Wanderung des Geraer Wandervereins e.V.

Plauen, Elsterbrücke-Jocketa, Mosenturm

am 16.09.2017

Bei Temperaturen, die schon auf den kommenden Winter aufmerksam machten, wanderten wir mit einer Gruppe von 19 Wanderfreunden los. Unser erstes Ziel war die Pfaffenmühle, die wir nach ca. 3 km erreichten. Wenn auch die Pfaffenmühle keine weiteren Gäste hatte und daher genügend freie Plätze, konnten wir unsere Rucksackverpflegung nicht dort einnehmen. Wir fanden auf dem angrenzenden Spielplatz die Möglichkeit zur Rast. Frisch gestärkt drängten die Wanderer nach 20 Minuten zur nächsten Etappe. Es ging durch das Nymphental, vorbei an der Teufelskanzel, der Elster entlang bis zur Elstertalbrücke-Jocketa, der „kleinen Schwester“ der bekannten Göltzschtalbrücke.

Sie wurde 1846-1851 von 900 Arbeitern erbaut, 1945 zerstört und 1950 wieder hergestellt. 1959-1962 wurde sie überholt. Die zweitgrößte Ziegelsteinbrücke der Welt mit Ihren 68 m Breite und 279 m Hohe bietet eine Überfahrt für die Eisenbahn ganz oben und darunter einen Überweg für Fußgänger.

Wir nahmen den steilen Aufstieg über die Naturtreppe, überquerten die Brücke und wurden mit einem herrlichen Blick über das NSG Triebtal belohnt.

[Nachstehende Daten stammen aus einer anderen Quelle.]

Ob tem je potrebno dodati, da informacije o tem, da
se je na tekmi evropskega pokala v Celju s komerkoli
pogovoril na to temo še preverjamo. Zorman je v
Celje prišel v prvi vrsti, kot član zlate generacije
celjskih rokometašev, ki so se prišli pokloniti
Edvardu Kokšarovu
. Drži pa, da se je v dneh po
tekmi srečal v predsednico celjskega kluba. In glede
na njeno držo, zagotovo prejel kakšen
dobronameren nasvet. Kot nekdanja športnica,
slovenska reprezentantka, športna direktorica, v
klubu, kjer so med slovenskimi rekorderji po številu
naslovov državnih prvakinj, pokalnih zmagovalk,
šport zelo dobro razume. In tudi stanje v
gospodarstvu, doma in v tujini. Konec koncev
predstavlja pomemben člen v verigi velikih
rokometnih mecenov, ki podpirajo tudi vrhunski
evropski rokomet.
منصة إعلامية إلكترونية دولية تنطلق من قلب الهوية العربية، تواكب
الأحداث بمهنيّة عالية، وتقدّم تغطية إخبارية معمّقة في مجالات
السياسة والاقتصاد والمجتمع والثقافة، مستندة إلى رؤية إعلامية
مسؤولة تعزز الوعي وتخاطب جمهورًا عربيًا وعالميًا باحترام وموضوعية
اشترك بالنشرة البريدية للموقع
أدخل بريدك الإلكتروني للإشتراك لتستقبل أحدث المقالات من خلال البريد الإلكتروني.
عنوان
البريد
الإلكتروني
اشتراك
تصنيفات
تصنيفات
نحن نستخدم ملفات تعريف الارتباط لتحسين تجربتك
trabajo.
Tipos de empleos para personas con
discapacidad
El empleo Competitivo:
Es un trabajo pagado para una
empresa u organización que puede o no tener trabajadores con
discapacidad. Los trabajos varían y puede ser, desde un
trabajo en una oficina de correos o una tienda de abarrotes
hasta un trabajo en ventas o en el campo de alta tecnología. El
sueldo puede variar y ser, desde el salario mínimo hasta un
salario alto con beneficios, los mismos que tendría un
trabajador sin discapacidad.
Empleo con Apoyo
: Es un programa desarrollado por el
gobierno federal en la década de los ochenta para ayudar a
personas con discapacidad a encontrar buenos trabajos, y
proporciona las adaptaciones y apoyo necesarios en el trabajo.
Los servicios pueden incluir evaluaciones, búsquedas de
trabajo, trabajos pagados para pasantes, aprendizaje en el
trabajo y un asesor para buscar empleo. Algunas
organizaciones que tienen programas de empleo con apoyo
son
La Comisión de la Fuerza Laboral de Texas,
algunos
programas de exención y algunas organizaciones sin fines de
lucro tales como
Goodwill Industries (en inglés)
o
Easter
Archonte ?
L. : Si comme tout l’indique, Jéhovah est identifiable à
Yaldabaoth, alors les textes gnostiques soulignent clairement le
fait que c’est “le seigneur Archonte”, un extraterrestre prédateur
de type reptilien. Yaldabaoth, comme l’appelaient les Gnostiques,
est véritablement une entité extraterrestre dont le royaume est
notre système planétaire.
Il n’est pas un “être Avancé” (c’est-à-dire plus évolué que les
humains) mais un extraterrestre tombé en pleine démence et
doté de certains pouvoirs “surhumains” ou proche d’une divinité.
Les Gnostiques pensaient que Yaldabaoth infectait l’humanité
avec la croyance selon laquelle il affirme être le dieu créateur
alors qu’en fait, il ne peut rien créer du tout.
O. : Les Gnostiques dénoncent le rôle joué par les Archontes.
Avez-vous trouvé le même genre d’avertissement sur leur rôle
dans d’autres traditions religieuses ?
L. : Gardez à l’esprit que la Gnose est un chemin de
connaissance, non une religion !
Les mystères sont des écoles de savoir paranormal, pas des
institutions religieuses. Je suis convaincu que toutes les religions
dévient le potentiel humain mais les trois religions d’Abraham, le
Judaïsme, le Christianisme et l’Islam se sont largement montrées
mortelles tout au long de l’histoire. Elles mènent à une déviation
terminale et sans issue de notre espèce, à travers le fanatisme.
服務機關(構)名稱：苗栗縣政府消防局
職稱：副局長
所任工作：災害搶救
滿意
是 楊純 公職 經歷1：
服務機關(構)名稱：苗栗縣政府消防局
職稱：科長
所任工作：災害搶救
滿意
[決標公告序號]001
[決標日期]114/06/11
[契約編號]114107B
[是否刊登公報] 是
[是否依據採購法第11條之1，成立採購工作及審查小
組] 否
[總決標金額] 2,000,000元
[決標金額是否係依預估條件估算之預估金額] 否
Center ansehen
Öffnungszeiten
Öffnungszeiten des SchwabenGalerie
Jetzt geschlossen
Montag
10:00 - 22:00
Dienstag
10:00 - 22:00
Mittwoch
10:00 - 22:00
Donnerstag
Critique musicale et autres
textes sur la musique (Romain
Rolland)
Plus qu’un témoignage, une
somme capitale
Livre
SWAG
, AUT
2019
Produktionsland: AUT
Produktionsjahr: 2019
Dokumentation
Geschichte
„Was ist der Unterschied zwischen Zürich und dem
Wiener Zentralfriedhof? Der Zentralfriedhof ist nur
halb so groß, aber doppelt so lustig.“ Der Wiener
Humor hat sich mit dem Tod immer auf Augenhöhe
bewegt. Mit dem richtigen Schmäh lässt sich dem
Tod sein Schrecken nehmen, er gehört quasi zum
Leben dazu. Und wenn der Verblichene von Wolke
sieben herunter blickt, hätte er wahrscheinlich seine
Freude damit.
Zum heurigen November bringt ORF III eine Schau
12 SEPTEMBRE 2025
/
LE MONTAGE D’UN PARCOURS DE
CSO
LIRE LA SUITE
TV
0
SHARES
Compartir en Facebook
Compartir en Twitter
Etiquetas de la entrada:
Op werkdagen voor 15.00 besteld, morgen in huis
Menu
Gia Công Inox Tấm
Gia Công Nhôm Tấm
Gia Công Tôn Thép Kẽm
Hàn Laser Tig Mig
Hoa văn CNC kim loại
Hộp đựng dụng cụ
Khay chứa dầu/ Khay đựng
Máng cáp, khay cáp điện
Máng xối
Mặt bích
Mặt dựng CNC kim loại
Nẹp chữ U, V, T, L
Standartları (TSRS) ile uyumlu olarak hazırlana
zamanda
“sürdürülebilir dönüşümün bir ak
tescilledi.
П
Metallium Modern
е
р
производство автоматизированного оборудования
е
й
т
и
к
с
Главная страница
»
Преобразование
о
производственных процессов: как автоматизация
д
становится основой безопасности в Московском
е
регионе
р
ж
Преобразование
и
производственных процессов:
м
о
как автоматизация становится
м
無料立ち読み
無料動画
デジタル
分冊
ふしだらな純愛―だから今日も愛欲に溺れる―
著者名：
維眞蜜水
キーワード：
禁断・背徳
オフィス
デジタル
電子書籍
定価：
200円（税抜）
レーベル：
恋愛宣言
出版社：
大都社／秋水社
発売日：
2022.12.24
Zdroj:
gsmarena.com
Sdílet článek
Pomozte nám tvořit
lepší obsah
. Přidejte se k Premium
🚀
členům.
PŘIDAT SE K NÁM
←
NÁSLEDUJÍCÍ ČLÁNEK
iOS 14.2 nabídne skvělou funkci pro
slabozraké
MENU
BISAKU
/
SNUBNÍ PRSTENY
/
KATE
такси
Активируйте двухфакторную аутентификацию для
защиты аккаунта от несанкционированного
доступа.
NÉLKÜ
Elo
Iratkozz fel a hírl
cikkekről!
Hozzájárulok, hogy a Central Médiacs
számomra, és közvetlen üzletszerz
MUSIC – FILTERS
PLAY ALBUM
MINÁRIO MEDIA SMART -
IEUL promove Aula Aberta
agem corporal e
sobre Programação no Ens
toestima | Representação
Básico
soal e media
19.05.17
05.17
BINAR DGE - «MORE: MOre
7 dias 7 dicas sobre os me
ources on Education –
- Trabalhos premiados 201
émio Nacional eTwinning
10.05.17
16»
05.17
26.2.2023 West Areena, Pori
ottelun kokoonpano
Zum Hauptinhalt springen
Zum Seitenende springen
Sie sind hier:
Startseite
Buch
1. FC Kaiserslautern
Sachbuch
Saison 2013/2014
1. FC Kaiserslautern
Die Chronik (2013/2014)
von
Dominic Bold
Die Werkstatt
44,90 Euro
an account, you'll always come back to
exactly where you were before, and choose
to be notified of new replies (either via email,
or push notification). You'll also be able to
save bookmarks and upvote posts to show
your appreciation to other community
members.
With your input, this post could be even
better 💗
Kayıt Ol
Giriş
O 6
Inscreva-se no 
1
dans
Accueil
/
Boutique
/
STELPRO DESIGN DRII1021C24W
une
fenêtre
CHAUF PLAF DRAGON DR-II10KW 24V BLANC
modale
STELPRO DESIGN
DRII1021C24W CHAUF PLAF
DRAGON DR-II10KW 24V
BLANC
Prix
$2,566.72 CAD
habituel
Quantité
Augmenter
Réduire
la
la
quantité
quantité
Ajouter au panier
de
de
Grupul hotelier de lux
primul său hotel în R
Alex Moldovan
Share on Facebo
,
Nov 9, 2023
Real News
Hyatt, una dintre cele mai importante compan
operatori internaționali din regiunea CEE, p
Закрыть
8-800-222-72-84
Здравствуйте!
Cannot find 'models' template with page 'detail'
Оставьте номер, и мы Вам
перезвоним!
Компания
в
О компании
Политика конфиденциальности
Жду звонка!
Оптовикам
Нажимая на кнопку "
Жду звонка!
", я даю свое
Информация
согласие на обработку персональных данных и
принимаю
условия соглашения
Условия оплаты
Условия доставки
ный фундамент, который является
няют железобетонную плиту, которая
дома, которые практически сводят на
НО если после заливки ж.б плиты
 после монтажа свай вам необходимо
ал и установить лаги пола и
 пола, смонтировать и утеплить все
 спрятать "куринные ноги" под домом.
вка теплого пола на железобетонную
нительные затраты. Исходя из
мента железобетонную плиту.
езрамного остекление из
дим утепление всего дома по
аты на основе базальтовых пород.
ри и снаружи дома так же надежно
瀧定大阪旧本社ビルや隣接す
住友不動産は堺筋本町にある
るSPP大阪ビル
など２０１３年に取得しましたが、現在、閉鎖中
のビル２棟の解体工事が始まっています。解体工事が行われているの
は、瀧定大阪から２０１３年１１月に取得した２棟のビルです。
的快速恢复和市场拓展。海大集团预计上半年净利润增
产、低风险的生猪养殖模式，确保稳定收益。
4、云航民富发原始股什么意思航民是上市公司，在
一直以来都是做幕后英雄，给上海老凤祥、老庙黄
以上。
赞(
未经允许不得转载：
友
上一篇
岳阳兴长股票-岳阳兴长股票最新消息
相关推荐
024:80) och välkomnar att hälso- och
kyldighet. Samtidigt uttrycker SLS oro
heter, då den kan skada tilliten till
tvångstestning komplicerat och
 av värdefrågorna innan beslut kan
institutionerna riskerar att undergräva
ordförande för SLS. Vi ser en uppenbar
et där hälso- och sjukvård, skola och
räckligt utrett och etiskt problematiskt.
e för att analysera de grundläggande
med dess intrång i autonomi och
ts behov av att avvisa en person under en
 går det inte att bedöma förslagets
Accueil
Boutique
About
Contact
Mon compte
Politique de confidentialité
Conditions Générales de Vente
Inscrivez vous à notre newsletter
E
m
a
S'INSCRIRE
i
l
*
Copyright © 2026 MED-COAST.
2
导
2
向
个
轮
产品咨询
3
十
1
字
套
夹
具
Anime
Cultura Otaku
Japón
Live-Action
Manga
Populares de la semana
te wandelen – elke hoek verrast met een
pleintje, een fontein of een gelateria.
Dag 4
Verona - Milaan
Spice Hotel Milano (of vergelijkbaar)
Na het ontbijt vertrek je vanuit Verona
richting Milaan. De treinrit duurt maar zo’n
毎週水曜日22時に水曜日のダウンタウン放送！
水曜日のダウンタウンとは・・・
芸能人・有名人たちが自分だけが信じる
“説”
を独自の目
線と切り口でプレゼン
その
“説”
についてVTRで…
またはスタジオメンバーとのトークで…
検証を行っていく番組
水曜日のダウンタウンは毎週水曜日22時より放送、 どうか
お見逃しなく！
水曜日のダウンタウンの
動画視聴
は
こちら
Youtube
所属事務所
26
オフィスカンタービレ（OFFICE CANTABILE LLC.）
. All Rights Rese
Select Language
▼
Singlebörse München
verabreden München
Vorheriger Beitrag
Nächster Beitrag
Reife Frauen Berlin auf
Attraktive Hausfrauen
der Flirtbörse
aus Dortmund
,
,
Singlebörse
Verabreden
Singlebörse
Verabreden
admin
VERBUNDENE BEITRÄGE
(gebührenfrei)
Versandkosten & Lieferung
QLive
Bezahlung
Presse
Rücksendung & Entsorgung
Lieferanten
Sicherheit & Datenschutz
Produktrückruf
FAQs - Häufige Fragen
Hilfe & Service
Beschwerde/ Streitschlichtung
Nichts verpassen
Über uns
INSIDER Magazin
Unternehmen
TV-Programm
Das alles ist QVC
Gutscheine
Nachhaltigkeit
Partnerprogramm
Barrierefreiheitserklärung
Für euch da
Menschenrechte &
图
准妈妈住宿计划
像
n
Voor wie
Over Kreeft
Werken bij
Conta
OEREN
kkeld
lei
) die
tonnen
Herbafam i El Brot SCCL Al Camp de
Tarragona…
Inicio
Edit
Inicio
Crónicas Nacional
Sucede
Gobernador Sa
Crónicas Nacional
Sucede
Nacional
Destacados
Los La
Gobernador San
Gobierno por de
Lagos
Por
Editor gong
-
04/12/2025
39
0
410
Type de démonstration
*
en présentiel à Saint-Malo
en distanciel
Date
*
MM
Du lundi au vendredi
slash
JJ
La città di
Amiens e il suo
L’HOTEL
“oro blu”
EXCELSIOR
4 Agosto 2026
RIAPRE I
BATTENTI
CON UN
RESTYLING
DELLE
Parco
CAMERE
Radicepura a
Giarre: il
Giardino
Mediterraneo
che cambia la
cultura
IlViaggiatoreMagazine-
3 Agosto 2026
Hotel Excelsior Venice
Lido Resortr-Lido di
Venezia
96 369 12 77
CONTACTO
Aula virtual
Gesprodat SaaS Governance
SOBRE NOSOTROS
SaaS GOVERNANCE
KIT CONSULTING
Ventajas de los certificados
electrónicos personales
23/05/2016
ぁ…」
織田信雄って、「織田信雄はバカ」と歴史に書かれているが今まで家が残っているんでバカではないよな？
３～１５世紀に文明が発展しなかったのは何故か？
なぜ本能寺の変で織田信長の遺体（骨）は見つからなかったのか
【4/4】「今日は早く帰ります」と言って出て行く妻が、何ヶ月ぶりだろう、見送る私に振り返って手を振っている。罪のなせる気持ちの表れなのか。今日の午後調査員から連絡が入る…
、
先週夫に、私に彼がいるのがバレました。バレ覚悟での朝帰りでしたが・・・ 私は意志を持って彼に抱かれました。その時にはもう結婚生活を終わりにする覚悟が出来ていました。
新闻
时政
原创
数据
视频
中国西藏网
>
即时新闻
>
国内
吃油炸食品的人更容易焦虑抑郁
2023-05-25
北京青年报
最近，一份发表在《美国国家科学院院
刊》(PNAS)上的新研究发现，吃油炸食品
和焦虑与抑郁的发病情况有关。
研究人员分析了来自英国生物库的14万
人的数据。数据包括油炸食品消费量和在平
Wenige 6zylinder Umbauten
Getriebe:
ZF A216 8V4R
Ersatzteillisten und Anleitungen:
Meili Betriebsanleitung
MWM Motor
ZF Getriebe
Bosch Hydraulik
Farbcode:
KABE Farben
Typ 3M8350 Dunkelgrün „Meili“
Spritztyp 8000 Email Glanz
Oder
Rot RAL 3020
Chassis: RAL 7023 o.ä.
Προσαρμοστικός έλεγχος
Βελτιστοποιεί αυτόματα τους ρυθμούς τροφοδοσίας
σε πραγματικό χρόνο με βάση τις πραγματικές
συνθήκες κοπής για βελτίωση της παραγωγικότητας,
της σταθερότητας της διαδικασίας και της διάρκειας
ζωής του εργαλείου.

Auf der anderen Seite der Elster angekommen, ging es nun nach erfolgreichem Abstieg weiter in Richtung Julius-Mosen-Turm auf dem Eisenberg. Der erste Teil des Weges war ein romantischer Wasserwanderweg entlang der Trieb mit wasserumspielten, moosbedeckten Felsgruppen bevor der 800 m lange, steile Anstieg zum Mosenturm folgte. Im Anschluss hatten wir uns unsere Mittagspause redlich verdient. Auch hier, am Fuße des Mosenturms hatten wir wieder eine super Aussicht, dieses Mal über die Talsperre Pöhl. Nach dem Essen bestiegen einige Wanderer noch den Mosenturm mit seinen 74 Stufen und 14 m Höhe. Die Aussicht auf die Talsperre mit Staumauer, die Elsterbrücke und vielem mehr war wunderschön.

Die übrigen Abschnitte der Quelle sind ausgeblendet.